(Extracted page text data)
· · · · ·
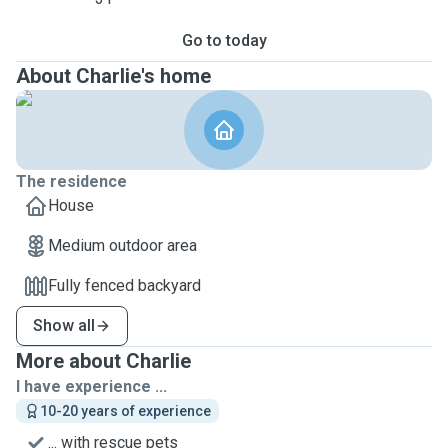
Go to today
About Charlie's home
The residence
House
Medium outdoor area
Fully fenced backyard
Show all
More about Charlie
I have experience ...
10-20 years of experience
... with rescue pets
· · · · ·
[TASK PROMPT]: Scan the data above, please, and give the number of lines where the word "experience" occurs, with no further text.

[REPLY TO THE TASK]: 2